Les clients du métro parisien peuvent, depuis quelques temps, regarder des affiches publicitaires d’une chaîne de télévision annonçant le film Robin des Bois, qu’elle va bientôt diffuser. Sur l’affiche une main gantée, que l’on suppose être celle de Robin, attrape le cou d’un individu, qu’elle étrangle et qu’elle force à recracher des pièces d’or qu’il avait avalé. La légende de l’affiche est ainsi formulée : « Au Moyen-Âge, l’ISF s’appelait Robin. » Ainsi est resservi le vieux mythe qui fait de Robin des Bois le prince des voleurs, celui qui vole les riches pour donner aux pauvres. Image appréciée en France ou la lutte contre les inégalités, contre les riches, contre les entrepreneurs, est toujours très prisée. C’est le combat des gros contre les petits, et Robin est indubitablement du côté des petits.
Mais cette figure de Robin des Bois a été largement détournée de l’originale. Certes les racines de la légende sont nombreuses, autant que les poèmes et les ballades anglaises qui évoquent ce héros littéraire, mais il n’est jamais fait mention de celui qui vole les riches pour donner aux pauvres, cela c’est une invention française. Que l’on se souvienne du film de 1973, réalisé par les studios Disney, ou de celui de 1991, avec Kevin Costner et Sean Connery ; ces deux-là sont plus conformes à la réalité.

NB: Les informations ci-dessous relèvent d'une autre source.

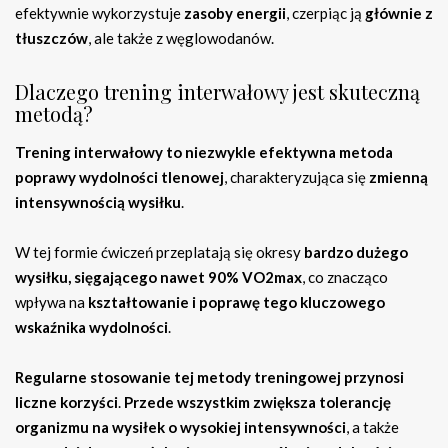
efektywnie wykorzystuje
zasoby energii
, czerpiąc ją
głównie z
tłuszczów
, ale także z węglowodanów.
Dlaczego trening interwałowy jest skuteczną
metodą?
Trening interwałowy to niezwykle efektywna metoda
poprawy wydolności tlenowej
, charakteryzująca się
zmienną
intensywnością wysiłku
.
W tej formie ćwiczeń przeplatają się okresy
bardzo dużego
wysiłku, sięgającego nawet 90% VO2max
, co znacząco
wpływa na
kształtowanie i poprawę tego kluczowego
wskaźnika wydolności
.
Regularne stosowanie tej metody treningowej przynosi
liczne korzyści
.
Przede wszystkim zwiększa tolerancję
organizmu na wysiłek o wysokiej intensywności
, a także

Robin est avant tout un seigneur, fidèle à son roi légitime, le roi Richard, dont le trône a été usurpé alors qu’il participait à la croisade. Chez Disney, c’est son frère Jean sans Terre, chez Kevin Reynolds, c’est le shérif de Nottingham, qui lui ont pris ses terres. Avant de combattre pour les pauvres, Robin combat pour son roi. Avant de dérober les riches, il dérobe les usurpateurs. Robin n’est pas un fiscaliste prélevant l’ISF, il est un monarchiste restaurant la légitimité. Il est compréhensible que cette image heurtant la sensibilité politique française ait été transformée en symbole marxiste. Tout au long de ses aventures, Robin travaille en sous main pour Richard, et s’il refuse de payer l’impôt c’est parce que cet État n’est pas légitime à ses yeux. Il est aussi celui qui combat l’oppression fiscale, les taxes multipliées et ajoutées qui pèsent sur les habitants de son pays, les appauvrissant pour enrichir l’État et les politiques qui vivent de ces impôts. Robin est donc aussi le héraut des libéraux et des contribuables ; une autre image qui n’est guère appréciée.

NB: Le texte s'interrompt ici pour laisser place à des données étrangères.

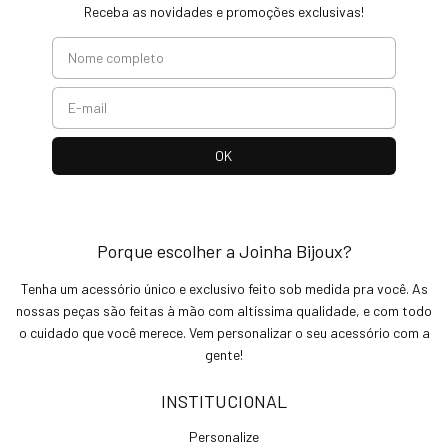
Receba as novidades e promoções exclusivas!
Porque escolher a Joinha Bijoux?
Tenha um acessório único e exclusivo feito sob medida pra você. As
nossas peças são feitas à mão com altíssima qualidade, e com todo
o cuidado que você merece. Vem personalizar o seu acessório com a
gente!
INSTITUCIONAL
Personalize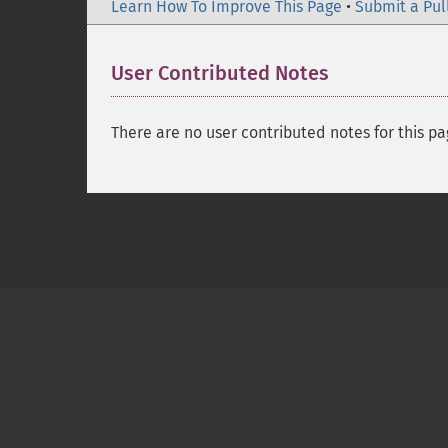
Learn How To Improve This Page
•
Submit a Pul
User Contributed Notes
There are no user contributed notes for this pa
Copyright © 2001-2026 The PHP Documentati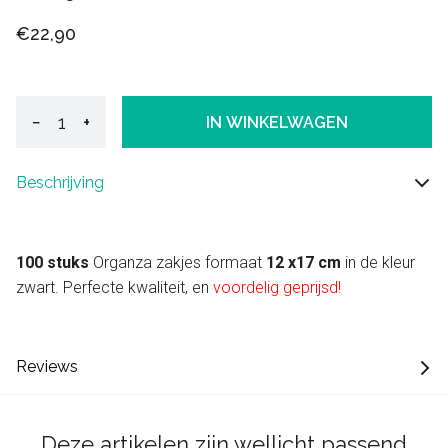
€22,90
−
+
IN WINKELWAGEN
Beschrijving
100 stuks
Organza zakjes formaat
12 x17 cm
in de kleur
zwart. Perfecte kwaliteit, en
voordelig geprijsd!
Reviews
Deze artikelen zijn wellicht passend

Enfin, dans les versions du 19e siècle, Robin des Bois est présenté comme étant un seigneur saxon qui combat les Normands après la bataille d’Hastings de 1066. Il est alors celui qui refuse l’envahisseur et lutte pour la survie politique de son pays et le respect de sa culture.
On voit comment l’image de Robin est transhistorique – Hastings est au 11e siècle, Richard Cœur de Lion au 12e –, polymorphe – combattant de l’indépendance saxonne, partisan royaliste, sans-culotte des forêts – et finalement assez malléable pour plaire à différents pays et à différentes cultures.